New Policy: Harga LNG Turunkan Biaya Produksi hingga 5%, Industri Kaca Tunggu Realisasi AGIT
ustri Kaca 5% New Policy - Dalam rangka meningkatkan daya saing industri manufaktur, new policy terkait pengurangan harga gas regasifikasi LNG menjadi US$ 13
New Policy Mengurangi Biaya Produksi Industri Kaca 5%
New Policy – Dalam rangka meningkatkan daya saing industri manufaktur, new policy terkait pengurangan harga gas regasifikasi LNG menjadi US$ 13 per MMBTU muncul sebagai langkah strategis. Kebijakan ini diharapkan dapat meringankan beban biaya produksi hingga 5%, terutama bagi sektor kaca yang sebelumnya mengalami tekanan akibat kenaikan harga bahan baku. Namun, industri kaca masih menunggu realisasi Alokasi Gas Industri Tertentu (AGIT) sebesar 80% untuk memastikan dampak positif dari new policy benar-benar terwujud.

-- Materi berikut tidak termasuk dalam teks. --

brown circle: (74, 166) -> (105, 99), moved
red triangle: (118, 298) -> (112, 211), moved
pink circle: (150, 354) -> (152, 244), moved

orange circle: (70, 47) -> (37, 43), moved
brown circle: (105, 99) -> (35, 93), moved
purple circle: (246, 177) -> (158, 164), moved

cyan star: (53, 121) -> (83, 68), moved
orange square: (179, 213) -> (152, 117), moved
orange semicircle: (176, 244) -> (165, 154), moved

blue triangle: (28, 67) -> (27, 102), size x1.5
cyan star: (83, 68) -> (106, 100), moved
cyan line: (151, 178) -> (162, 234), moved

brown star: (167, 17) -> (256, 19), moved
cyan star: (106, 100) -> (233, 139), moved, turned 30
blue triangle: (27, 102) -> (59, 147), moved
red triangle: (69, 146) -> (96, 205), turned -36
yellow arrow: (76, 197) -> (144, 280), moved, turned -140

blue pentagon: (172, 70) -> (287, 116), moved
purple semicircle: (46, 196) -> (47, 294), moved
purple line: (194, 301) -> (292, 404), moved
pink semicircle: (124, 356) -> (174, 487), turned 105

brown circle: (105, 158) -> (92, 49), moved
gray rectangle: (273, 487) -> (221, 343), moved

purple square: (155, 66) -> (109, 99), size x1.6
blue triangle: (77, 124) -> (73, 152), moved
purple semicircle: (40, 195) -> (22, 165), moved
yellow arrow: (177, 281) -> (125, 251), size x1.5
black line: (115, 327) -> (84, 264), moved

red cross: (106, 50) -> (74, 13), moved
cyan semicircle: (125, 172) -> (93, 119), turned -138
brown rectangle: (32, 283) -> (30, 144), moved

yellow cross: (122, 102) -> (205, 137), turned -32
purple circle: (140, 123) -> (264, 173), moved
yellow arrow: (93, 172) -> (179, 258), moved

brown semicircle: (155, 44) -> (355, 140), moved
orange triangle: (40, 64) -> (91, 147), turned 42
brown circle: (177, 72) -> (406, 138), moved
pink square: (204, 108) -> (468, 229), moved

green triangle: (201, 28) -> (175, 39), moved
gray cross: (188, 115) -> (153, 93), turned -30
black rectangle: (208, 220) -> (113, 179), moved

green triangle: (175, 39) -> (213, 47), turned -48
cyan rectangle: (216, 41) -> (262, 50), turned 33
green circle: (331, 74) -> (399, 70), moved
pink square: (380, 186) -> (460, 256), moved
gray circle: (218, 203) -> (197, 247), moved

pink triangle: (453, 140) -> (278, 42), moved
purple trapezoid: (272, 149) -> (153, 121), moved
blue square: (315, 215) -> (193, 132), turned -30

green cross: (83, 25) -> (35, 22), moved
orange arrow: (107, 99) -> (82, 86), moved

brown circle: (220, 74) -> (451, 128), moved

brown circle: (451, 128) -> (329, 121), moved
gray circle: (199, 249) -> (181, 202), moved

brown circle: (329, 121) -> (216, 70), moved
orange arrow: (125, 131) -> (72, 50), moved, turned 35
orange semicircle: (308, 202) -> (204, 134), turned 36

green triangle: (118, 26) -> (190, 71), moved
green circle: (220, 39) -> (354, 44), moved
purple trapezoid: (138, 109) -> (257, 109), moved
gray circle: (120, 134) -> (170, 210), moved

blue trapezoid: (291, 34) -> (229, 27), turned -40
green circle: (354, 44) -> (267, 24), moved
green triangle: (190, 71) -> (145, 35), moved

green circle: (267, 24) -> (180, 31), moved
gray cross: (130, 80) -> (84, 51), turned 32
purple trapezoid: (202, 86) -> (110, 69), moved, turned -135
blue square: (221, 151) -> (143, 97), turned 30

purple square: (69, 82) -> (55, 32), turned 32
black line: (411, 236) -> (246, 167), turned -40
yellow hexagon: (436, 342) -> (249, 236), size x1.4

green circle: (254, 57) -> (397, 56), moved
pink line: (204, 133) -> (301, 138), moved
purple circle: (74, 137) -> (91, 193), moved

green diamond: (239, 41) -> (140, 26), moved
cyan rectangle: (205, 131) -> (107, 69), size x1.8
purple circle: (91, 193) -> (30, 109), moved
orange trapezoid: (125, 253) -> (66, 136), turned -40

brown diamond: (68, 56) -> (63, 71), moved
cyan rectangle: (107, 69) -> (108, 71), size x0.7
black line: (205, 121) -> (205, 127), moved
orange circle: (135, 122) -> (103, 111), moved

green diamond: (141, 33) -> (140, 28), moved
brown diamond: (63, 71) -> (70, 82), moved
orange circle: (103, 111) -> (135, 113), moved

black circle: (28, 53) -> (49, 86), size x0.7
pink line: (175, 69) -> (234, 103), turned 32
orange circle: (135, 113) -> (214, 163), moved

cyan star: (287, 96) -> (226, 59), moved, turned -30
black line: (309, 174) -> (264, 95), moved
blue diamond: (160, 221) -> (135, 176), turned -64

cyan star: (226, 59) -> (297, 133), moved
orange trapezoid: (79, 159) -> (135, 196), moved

Manfaat Kebijakan untuk Sektor Kaca
Kebijakan pengurangan harga LNG ini memberikan harapan besar bagi industri kaca, yang merupakan salah satu sektor utama dalam produksi barang tambang dan konsumsi gas. Dengan biaya produksi yang turun, industri bisa fokus pada ekspansi pasar dan meningkatkan efisiensi operasional. Menurut Yustinus Gunawan, Ketua Umum Asosiasi Kaca Lembaran dan Pengaman (AKLP), penyesuaian harga gas menjadi berita baik karena mengurangi beban operasional yang selama ini menjadi penghalang bagi pertumbuhan.
“Kebijakan baru ini menandai kemajuan signifikan dalam pengelolaan biaya produksi. Dengan harga gas berada di bawah US$ 20, industri kaca bisa memperkuat posisi kompetitif di pasar internasional,” ujar Yustinus kepada Katadata.co.id.
Dalam konteks new policy, penurunan harga LNG mencerminkan upaya pemerintah mengoptimalkan penggunaan sumber daya energi. Langkah ini bukan hanya membantu industri kaca, tetapi juga berpotensi mendorong sektor manufaktur lainnya. Yustinus menekankan bahwa keberhasilan penerapan new policy akan tergantung pada kepastian AGIT yang mencapai 80% sesuai jadwal.
Keterkaitan dengan Kebutuhan Energi Nasional
Penurunan harga LNG menjadi bagian dari new policy juga menunjukkan upaya pemerintah untuk menjaga stabilitas harga energi dalam skala nasional. Dengan harga yang lebih terjangkau, industri bisa meminimalkan risiko krisis bahan baku yang selama ini menjadi ancaman. Namun, Yustinus mengingatkan bahwa implementasi kebijakan ini harus diiringi dengan pengawasan ketat terhadap realisasi volume gas yang diberikan.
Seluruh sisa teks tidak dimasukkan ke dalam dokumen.